Location: Zoom Room A
ASL Interpretation will be provided
Sponsored by the University of British Columbia, Department of Theatre and Film
Panel Description: This curated panel explores diverse theatrical performances of age and aging in different geographical and temporal contexts that push against the supposed “shores” (or boundaries) of Theatre and Performance Studies, thereby exposing an undertheorized, intersectional identity category central to live performance. We are concerned with how both theatre and performance have the power to counter ageism as well as stigmas surrounding sexuality, gender, older bodies, memory loss, and dementia, exposing unique performance aesthetics, dramaturgical structures, intergenerational communities, cross-age casting, and embodied difference. How can we “shore up” age a salient marker of socially constructed differences in our research by showing how intergenerational performers engage in complex performances both on and offstage? How might we challenge linear representations of aging in the field of Theatre and Performance Studies? How might we highlight the complex performance of sexuality and gender alongside aging subjectivity and the older body?
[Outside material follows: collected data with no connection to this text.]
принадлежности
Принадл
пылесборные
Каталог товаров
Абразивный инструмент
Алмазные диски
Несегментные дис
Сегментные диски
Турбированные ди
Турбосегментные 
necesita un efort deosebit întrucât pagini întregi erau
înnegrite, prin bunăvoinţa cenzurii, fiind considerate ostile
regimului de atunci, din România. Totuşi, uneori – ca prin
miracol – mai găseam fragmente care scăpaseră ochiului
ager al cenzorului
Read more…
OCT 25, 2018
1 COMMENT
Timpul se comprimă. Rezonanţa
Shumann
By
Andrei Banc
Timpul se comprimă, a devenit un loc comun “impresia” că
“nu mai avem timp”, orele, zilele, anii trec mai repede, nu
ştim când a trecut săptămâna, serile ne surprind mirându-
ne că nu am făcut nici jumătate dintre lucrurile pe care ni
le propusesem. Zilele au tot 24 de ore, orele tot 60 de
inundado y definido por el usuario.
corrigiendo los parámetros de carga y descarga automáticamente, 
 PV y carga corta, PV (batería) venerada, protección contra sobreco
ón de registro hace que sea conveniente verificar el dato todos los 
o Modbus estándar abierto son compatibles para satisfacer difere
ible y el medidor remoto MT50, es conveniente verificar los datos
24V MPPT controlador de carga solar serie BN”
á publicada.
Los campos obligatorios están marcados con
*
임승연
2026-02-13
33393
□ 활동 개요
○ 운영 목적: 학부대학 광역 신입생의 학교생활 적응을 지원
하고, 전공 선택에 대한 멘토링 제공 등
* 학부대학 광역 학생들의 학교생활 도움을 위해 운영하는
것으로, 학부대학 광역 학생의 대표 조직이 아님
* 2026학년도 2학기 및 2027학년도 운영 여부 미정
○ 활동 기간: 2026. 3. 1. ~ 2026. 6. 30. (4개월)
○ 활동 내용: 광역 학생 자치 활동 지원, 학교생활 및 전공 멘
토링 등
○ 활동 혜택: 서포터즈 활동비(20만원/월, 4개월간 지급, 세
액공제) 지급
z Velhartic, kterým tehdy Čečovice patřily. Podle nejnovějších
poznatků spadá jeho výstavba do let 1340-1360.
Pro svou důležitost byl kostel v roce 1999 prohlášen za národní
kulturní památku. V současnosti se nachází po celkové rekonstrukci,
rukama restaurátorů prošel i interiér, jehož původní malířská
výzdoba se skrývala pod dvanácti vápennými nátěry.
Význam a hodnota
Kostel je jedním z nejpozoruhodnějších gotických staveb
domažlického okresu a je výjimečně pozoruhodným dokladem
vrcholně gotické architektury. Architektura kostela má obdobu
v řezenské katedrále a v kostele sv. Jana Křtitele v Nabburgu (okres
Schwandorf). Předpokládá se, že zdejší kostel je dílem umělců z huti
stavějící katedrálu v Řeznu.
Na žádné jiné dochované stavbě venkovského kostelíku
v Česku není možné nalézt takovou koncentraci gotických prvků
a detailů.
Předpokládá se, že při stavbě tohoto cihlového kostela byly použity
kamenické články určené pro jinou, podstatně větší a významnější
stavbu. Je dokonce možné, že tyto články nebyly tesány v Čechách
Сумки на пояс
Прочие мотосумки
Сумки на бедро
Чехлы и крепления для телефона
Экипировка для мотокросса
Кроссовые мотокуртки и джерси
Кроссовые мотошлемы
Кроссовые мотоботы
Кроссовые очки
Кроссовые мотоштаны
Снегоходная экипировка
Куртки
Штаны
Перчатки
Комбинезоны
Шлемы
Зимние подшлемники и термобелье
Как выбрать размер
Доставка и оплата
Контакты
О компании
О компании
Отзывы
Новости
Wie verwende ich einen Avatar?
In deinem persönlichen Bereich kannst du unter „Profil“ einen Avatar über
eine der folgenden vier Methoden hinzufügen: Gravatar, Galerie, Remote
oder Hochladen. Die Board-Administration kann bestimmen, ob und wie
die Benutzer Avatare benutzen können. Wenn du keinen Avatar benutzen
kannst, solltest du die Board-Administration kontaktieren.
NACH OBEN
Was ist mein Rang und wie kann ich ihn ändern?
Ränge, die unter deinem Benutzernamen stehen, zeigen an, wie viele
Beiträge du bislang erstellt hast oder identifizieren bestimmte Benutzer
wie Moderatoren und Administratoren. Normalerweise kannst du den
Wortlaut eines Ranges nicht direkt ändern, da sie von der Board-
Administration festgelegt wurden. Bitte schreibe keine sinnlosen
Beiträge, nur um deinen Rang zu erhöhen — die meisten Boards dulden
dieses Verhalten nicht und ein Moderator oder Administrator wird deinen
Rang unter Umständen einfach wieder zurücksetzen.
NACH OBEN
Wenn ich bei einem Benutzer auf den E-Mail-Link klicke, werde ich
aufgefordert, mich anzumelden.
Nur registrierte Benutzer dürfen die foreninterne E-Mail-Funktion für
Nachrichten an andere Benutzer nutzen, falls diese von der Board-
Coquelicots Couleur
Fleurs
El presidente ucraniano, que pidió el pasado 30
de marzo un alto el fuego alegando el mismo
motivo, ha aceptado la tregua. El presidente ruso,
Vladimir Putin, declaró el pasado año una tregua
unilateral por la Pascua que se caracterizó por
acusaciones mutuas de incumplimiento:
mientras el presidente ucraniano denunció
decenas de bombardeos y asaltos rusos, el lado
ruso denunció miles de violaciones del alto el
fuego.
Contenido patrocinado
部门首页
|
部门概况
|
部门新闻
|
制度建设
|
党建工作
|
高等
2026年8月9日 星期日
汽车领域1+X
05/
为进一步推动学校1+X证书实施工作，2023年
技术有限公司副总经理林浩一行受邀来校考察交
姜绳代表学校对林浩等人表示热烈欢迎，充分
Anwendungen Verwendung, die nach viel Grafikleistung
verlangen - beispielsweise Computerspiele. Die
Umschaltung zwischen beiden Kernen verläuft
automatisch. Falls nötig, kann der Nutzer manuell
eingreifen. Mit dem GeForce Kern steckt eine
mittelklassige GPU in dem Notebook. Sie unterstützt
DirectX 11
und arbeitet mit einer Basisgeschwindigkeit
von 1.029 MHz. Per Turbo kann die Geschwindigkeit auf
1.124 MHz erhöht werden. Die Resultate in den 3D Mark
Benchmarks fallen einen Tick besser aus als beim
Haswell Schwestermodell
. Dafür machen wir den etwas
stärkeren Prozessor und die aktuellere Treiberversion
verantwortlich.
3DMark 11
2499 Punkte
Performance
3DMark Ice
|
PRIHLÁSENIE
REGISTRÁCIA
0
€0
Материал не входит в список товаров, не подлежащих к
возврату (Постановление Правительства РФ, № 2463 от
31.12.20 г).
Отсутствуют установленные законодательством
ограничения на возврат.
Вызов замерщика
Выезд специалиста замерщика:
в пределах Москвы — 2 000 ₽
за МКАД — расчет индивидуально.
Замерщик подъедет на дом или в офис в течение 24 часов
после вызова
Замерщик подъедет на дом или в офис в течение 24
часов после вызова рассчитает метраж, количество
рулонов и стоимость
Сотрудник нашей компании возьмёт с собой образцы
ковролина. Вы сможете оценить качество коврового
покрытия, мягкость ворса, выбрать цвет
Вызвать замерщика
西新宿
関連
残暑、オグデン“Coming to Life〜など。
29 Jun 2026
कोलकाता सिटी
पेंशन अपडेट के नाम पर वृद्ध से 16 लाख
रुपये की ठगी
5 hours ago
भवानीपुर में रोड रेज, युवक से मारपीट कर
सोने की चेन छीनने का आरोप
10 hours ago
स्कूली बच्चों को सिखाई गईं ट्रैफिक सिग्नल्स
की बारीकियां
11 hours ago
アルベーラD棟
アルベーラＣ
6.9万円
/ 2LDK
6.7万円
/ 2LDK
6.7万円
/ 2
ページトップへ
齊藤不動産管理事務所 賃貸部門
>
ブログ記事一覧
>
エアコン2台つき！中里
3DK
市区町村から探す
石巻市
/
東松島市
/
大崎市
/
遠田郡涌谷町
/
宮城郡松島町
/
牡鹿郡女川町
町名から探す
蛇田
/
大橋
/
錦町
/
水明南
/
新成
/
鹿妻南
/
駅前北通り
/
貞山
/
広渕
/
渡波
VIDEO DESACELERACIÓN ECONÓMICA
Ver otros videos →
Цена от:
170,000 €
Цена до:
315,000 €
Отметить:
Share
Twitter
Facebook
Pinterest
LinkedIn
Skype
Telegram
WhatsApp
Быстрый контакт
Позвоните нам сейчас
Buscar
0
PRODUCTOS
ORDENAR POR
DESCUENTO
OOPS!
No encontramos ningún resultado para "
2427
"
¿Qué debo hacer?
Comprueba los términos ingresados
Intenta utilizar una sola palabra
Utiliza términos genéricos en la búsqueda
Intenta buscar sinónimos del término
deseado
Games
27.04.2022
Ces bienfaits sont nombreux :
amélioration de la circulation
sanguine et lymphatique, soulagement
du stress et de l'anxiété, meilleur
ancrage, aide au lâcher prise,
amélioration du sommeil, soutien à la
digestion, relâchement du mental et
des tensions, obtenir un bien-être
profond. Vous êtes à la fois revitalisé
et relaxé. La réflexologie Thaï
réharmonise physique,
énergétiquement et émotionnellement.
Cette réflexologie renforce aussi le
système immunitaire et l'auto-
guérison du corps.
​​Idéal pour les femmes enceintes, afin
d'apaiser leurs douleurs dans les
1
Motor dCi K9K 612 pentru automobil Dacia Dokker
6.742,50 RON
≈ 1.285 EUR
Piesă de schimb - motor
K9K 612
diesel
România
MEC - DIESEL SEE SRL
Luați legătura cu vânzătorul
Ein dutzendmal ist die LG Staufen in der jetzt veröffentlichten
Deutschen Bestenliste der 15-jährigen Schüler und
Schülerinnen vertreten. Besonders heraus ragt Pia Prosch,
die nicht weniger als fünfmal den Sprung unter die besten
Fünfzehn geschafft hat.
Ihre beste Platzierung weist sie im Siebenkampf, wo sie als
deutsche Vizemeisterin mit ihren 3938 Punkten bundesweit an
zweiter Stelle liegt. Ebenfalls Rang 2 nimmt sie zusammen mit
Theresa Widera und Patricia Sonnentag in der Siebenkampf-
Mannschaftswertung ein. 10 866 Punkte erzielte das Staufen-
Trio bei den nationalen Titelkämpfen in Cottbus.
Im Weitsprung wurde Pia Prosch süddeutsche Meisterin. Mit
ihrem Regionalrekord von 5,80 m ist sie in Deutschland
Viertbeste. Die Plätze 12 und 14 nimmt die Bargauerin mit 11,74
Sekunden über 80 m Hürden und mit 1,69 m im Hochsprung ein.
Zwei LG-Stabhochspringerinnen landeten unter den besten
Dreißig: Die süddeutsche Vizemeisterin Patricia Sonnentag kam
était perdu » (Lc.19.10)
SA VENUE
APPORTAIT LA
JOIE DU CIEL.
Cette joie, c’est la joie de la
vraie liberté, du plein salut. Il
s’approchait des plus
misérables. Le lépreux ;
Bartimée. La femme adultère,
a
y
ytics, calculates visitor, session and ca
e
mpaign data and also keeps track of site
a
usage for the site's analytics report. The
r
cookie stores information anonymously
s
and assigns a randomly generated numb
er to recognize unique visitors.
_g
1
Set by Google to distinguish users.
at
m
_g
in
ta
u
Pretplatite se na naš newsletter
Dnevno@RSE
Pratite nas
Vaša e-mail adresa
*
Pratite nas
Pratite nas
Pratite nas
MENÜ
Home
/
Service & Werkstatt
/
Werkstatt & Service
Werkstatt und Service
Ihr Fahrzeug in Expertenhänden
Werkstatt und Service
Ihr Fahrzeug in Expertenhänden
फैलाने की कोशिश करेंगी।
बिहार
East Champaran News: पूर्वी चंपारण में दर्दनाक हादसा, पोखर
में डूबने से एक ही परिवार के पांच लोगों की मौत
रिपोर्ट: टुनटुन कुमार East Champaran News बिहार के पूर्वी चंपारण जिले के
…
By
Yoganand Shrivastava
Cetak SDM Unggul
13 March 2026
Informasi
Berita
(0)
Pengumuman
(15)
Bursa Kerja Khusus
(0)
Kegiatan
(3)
This panel approaches these questions by exploring three performances that foreground themes of aging, memory, and sexuality/gender: Raising the Curtain on the Lived Experience of Dementia (RTC), a collaborative theatre project with persons with dementia; Lois Weaver’s performance as her alter-ego “Tammy WhyNot” in What Tammy Needs to Know About Getting Old and Having Sex; and the performance of vulnerability and countering ageism in All the Sex I’ve Ever Had by Mammalian Diving Reflex. These papers reflect the growing field of age studies and different perspectives that might enliven studies of age in Theatre and Performance Studies in diverse ways.
Abstracts and Participant Bios
Paper Title: “Weaving Acts of Care: Staging Age and Sexuality in the Performance Work of Lois Weaver”
Name: Benjamin Gillespie, PhD
Description: Lois Weaver (73) has been a leading contemporary theatre-maker, performer, director, and teacher for the last forty years. As co-founder of Split Britches, she has continuously challenged traditional gender roles, confronted patriarchal values, and defied heterosexual imperatives, most notably through the contrast of butch/femme lesbian roleplay on stage. Now in her seventies, Weaver pushes the perceived boundaries of being an elder artist by advocating for older communities and engaging with her own sexual identity as an aging femme woman as part of her public performance practices. Using her alter-ego Tammy WhyNot (based on country singer Tammy Wynette), Weaver engages in difficult topics with audiences and collaborators that might otherwise feel too uncomfortable to engage with, such as senior sexuality and cultural ageism. Tammy has “accompanied” Weaver since 1977 as a method of participatory research in older communities. This paper details Weaver’s engagement with older communities as well as her ability to confront ageist stereotypes through radical acts of queer performance, most explicitly in her performance What Tammy Needs to Know About Getting Old and Having Sex (2015). I will explore how Weaver engages intimately with her audiences by performing public acts of care, employing Tammy WhyNot to aid in supplanting her own anxieties about getting older and her own shifting sexual identity as a woman in her seventies while also doing so for her collaborators. Through her performance as Tammy, she disrupts ageist tropes about the supposed burden of older, queer populations by making them a part of the creative process and the performance itself, thus enacting a performance of care that retro-activates the desires of her older participants to engage in debate and discussion about diverse experiences of sexuality and aging—subjects which might otherwise remain taboo and undiscussed in public forums.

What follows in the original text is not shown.